TASK DESCRIPTION » Which lines of the listing hold the string "ruim"? Show each of them.

EXCERPTED DATA »
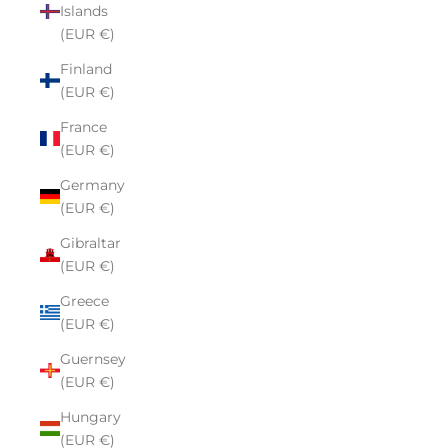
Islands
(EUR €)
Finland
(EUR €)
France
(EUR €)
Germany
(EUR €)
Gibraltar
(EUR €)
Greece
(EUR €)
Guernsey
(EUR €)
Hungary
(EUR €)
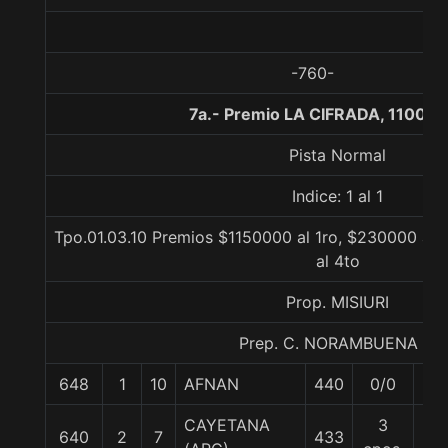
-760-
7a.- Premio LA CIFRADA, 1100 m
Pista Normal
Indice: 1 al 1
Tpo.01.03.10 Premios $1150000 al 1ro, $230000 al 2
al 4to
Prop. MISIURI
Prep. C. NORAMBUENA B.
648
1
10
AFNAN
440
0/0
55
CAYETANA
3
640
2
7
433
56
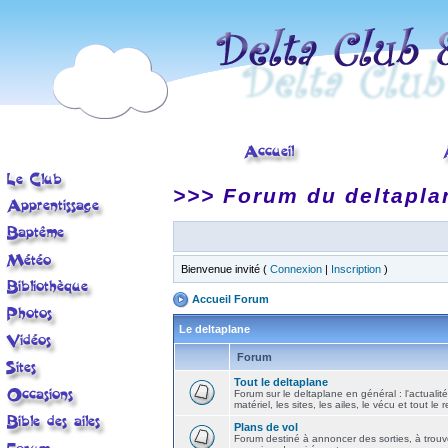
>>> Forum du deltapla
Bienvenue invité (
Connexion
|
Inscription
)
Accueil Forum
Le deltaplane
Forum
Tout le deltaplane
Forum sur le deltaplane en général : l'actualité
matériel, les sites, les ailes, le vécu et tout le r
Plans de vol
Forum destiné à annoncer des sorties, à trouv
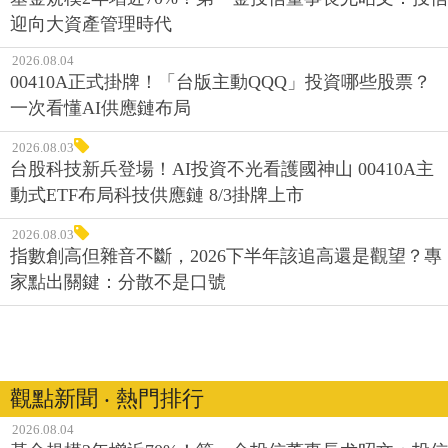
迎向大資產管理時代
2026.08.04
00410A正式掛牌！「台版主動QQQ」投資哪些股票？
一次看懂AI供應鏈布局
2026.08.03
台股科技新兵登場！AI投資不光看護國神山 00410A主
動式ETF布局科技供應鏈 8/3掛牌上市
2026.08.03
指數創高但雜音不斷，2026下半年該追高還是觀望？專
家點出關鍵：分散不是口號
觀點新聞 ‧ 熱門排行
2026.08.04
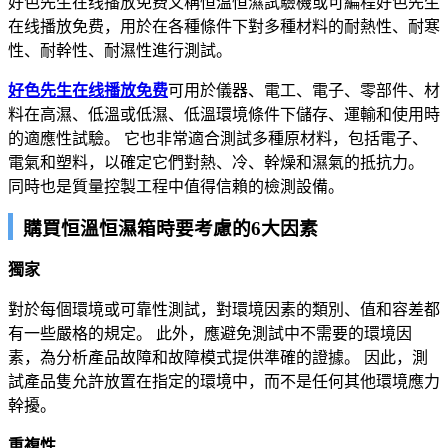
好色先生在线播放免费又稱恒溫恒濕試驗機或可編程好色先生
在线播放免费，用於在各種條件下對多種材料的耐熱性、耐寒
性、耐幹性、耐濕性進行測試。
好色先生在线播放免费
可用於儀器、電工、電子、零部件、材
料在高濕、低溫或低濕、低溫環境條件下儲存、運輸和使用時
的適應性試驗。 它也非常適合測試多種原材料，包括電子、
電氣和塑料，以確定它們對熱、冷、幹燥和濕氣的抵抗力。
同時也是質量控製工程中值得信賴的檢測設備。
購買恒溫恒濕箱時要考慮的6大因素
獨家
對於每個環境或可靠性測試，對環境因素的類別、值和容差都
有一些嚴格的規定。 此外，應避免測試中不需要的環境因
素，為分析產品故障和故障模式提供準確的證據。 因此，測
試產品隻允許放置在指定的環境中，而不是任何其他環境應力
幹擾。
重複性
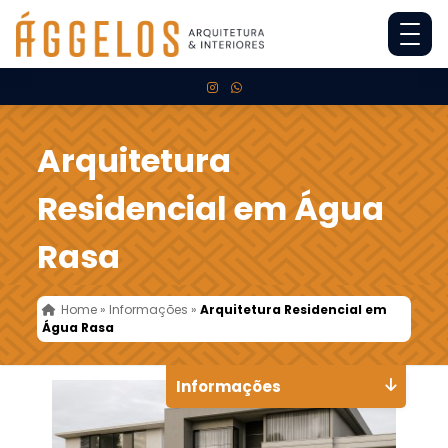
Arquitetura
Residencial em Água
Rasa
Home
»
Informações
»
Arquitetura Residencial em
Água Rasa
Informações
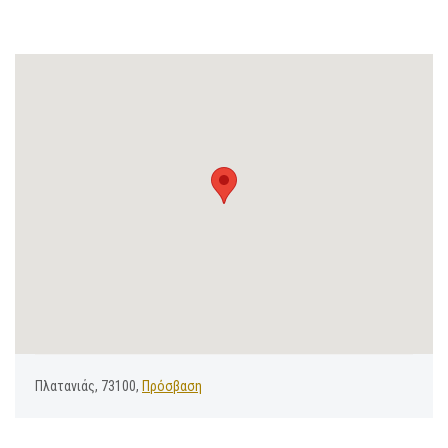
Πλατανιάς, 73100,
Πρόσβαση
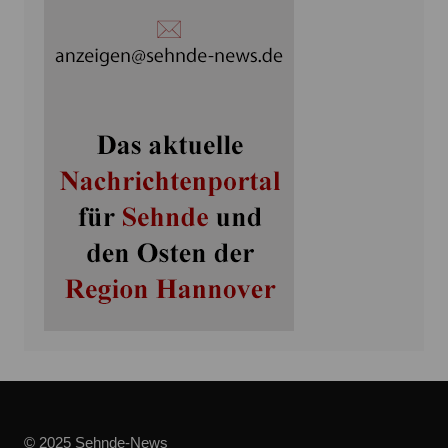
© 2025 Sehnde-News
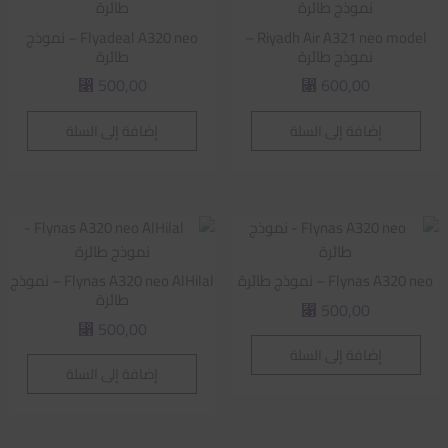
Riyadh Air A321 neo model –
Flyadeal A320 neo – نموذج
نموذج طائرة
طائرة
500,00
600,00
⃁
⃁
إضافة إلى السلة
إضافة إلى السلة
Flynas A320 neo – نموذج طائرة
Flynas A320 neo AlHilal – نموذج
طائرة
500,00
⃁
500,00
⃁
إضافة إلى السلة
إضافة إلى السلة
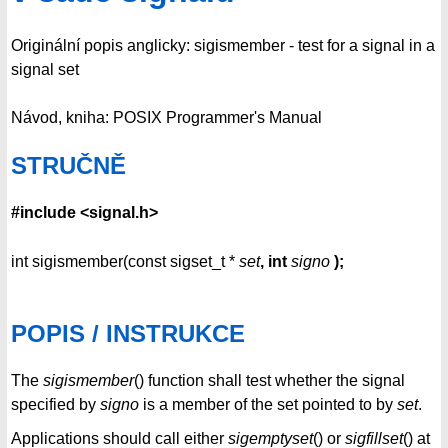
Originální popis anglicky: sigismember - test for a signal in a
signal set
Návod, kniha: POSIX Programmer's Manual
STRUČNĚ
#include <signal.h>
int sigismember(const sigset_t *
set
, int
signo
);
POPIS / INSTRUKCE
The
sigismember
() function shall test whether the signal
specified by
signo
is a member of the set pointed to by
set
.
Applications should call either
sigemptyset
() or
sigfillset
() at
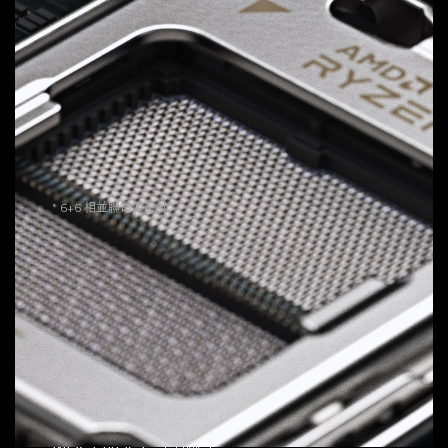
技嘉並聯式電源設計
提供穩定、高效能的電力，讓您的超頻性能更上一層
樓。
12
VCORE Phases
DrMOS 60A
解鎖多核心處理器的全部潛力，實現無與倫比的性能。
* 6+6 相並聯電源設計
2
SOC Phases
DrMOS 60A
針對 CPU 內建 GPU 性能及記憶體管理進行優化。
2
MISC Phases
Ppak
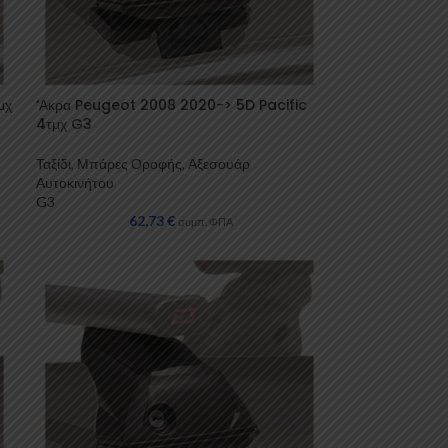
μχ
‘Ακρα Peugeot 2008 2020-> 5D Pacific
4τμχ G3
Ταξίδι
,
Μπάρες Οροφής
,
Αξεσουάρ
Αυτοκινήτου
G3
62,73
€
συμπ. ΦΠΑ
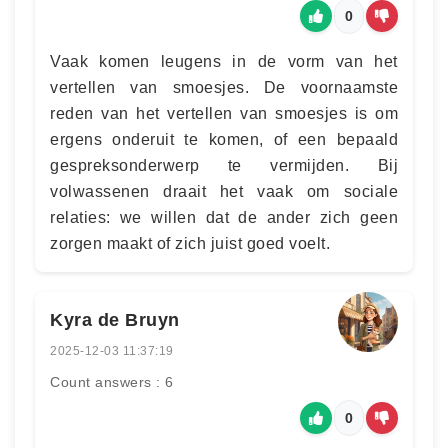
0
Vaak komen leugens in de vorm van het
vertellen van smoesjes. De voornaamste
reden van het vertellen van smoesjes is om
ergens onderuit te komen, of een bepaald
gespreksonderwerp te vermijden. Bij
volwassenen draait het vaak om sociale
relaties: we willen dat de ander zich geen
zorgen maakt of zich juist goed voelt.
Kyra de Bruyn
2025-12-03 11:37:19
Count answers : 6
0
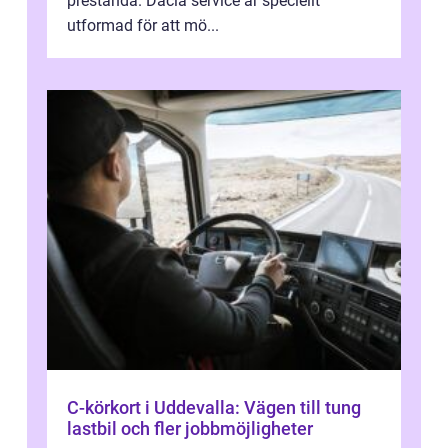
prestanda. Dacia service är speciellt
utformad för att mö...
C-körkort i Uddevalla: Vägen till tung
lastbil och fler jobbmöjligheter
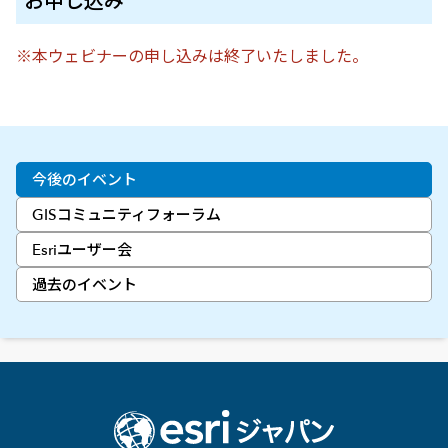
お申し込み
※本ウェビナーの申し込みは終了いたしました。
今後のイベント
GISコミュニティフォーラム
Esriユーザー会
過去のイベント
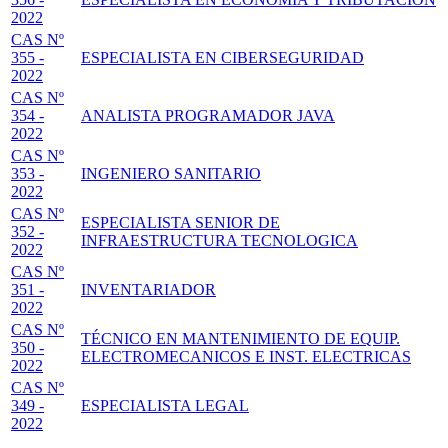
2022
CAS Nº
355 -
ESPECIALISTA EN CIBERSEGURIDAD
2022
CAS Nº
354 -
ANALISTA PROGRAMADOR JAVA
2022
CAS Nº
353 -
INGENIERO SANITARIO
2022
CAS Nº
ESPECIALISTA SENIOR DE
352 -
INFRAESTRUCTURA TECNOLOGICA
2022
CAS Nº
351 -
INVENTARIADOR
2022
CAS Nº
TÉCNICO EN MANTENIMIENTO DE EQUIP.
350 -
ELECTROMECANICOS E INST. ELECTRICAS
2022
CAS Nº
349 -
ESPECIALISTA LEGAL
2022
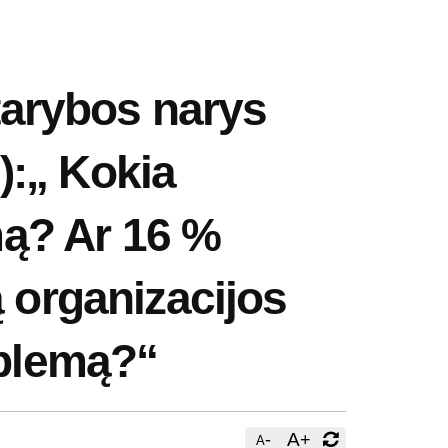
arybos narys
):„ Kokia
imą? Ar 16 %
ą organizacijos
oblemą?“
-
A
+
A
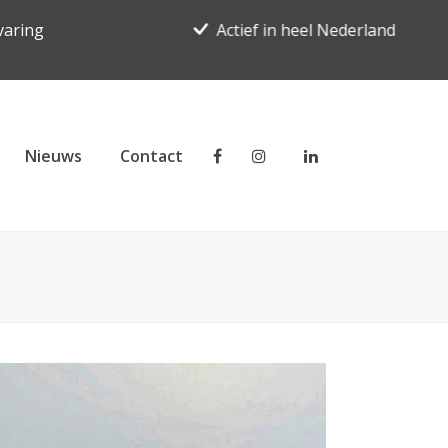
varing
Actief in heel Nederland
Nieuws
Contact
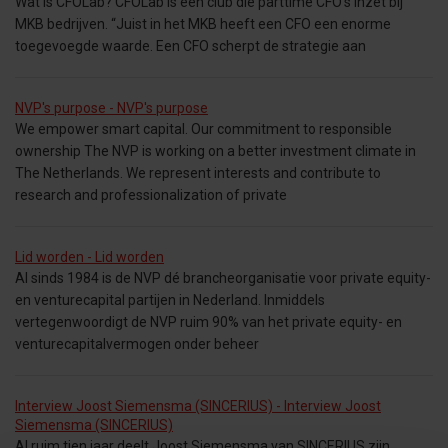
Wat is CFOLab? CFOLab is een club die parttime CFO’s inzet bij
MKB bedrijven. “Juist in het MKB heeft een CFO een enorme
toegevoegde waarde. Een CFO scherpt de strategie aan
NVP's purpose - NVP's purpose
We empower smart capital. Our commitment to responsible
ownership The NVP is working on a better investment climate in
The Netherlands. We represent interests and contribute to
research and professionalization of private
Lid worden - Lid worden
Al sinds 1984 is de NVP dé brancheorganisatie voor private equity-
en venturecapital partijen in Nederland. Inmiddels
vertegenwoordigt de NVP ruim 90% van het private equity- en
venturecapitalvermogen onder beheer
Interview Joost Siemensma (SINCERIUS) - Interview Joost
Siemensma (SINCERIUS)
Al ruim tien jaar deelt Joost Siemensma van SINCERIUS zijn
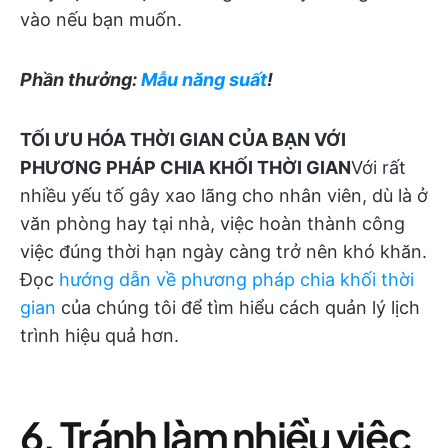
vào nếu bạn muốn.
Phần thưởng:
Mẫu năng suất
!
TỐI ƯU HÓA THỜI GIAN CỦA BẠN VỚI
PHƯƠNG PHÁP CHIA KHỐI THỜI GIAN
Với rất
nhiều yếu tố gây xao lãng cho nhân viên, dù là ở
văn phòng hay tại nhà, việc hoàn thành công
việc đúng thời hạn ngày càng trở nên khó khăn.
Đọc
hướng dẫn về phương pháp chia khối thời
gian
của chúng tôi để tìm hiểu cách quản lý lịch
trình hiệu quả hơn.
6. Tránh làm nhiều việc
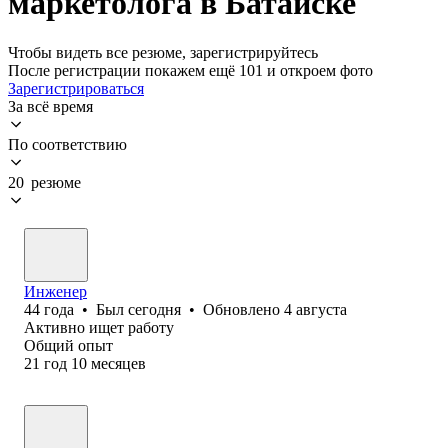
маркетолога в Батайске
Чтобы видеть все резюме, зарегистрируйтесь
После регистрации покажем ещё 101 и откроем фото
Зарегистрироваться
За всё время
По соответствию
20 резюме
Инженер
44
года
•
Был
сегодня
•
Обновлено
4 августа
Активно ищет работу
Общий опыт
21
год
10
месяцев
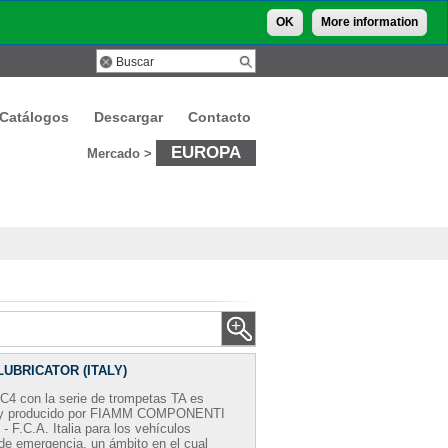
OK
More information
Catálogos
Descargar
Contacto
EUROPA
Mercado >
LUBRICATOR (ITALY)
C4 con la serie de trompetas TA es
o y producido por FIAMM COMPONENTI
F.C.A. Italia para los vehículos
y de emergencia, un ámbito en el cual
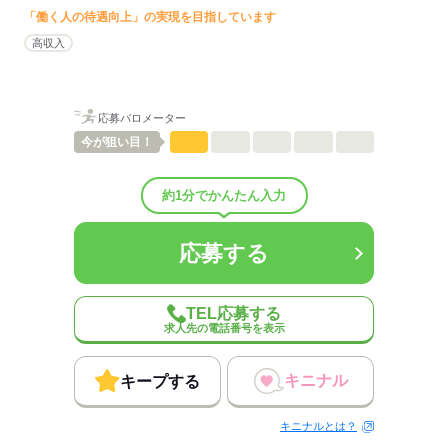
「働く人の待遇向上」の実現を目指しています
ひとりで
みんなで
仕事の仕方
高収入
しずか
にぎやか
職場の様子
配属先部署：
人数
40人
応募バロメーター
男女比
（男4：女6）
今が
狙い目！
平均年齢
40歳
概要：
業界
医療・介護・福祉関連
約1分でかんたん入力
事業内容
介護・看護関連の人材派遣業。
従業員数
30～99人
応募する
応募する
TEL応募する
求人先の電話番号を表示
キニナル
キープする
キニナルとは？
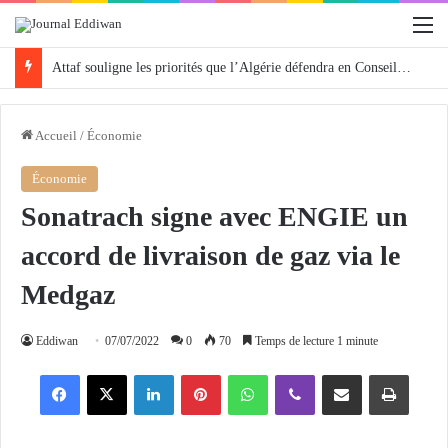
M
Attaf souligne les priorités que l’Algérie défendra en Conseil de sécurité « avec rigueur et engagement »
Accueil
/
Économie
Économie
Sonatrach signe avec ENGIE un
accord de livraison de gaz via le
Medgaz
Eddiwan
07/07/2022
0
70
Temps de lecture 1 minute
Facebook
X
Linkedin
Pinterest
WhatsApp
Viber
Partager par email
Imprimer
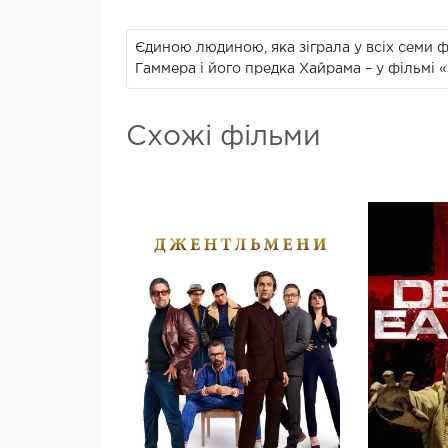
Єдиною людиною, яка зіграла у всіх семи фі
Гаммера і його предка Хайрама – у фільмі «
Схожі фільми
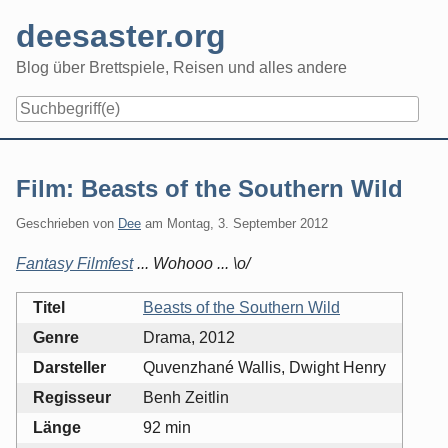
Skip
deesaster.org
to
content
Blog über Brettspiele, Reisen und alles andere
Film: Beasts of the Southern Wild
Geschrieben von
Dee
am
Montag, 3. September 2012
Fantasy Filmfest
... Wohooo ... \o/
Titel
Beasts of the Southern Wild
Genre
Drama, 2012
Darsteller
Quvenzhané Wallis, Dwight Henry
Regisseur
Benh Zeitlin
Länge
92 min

EXPECTED ANSWER »
vertegenwoordigt de NVP ruim 90% van het private equity- en
Al ruim tien jaar deelt Joost Siemensma van SINCERIUS zijn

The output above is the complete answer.